Saving Asia’s Vultures

The manufacture of diclofenac was made illegal in 2006, but the problem persists. The human form of the drug is not banned, so livestock owners can get around the veterinary ban by using the human form to treat their cattle

Image: Sudipto Roy

According to the RSPB, the decline of Asia’s vultures has been at a faster rate than that of the dodo. Three species of vultures in South Asia are critically threatened with extinction in the near future, the long-billed vulture, the slender-billed vulture and the oriental white-backed vulture (the latter of which was so abundant in the 1980s in India, it was probably the most common large bird of prey in the world.) These three species have all declined by over 97% and the oriental white-backed vulture by over 99.9%.

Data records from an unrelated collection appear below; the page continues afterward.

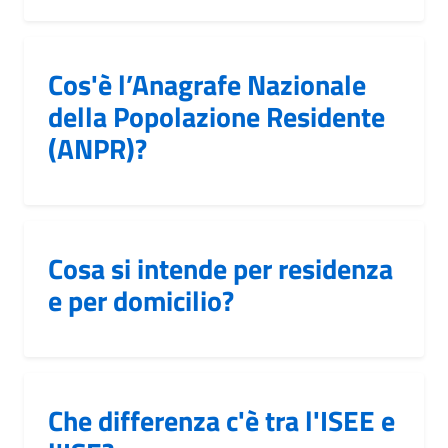
Cos'è l’Anagrafe Nazionale
della Popolazione Residente
(ANPR)?
Cosa si intende per residenza
e per domicilio?
Che differenza c'è tra l'ISEE e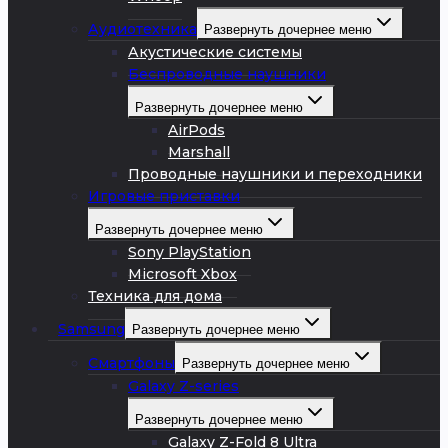
Аудиотехника
Развернуть дочернее меню
Акустические системы
Беспроводные наушники
Развернуть дочернее меню
AirPods
Marshall
Проводные наушники и переходники
Игровые приставки
Развернуть дочернее меню
Sony PlayStation
Microsoft Xbox
Техника для дома
Samsung
Развернуть дочернее меню
Смартфоны
Развернуть дочернее меню
Galaxy Z-series
Развернуть дочернее меню
Galaxy Z-Fold 8 Ultra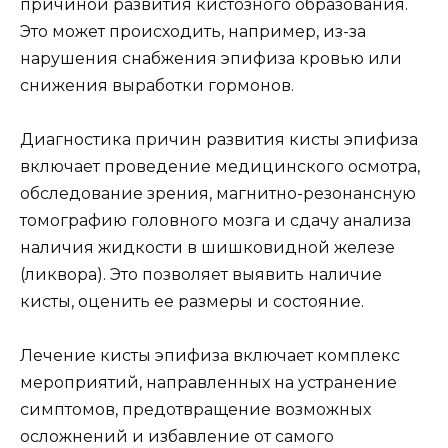
причиной развития кистозного образования.
Это может происходить, например, из-за
нарушения снабжения эпифиза кровью или
снижения выработки гормонов.
Диагностика причин развития кисты эпифиза
включает проведение медицинского осмотра,
обследование зрения, магнитно-резонансную
томографию головного мозга и сдачу анализа
наличия жидкости в шишковидной железе
(ликвора). Это позволяет выявить наличие
кисты, оценить ее размеры и состояние.
Лечение кисты эпифиза включает комплекс
мероприятий, направленных на устранение
симптомов, предотвращение возможных
осложнений и избавление от самого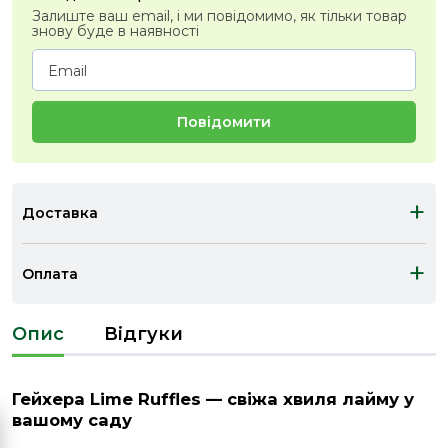
Залиште ваш email, і ми повідомимо, як тільки товар
знову буде в наявності
Повідомити
+
Доставка
+
Оплата
Опис
Відгуки
Гейхера Lime Ruffles — свіжа хвиля лайму у
вашому саду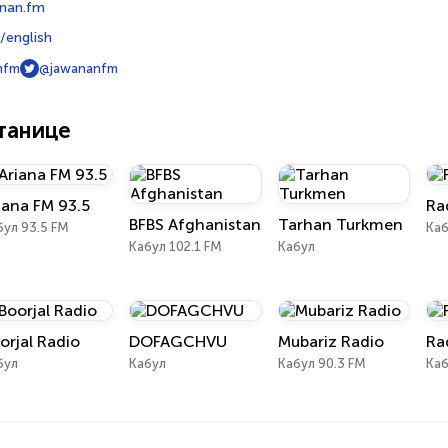
nan.fm
/english
nfm
@jawananfm
танице
iana FM 93.5
Ra
BFBS Afghanistan
Tarhan Turkmen
бул 93.5 FM
Каб
Кабул 102.1 FM
Кабул
orjal Radio
DOFAGCHVU
Mubariz Radio
Ra
бул
Кабул
Кабул 90.3 FM
Ка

Since the early 1990s, vultures have been disappearing in India, Pakistan and Nepal. A study in 2004 showed that they were dying due to poisoning. A veterinary drug called diclofenac was being used as an anti-inflammatory to treat livestock. When the vultures eat carcasses of animals that have been treated with this drug, they experience kidney failure and die. The RSPB states that even if less than 1% of animal carcasses contained lethal levels of this drug, this would have been enough to cause the almost total collapse of vulture numbers.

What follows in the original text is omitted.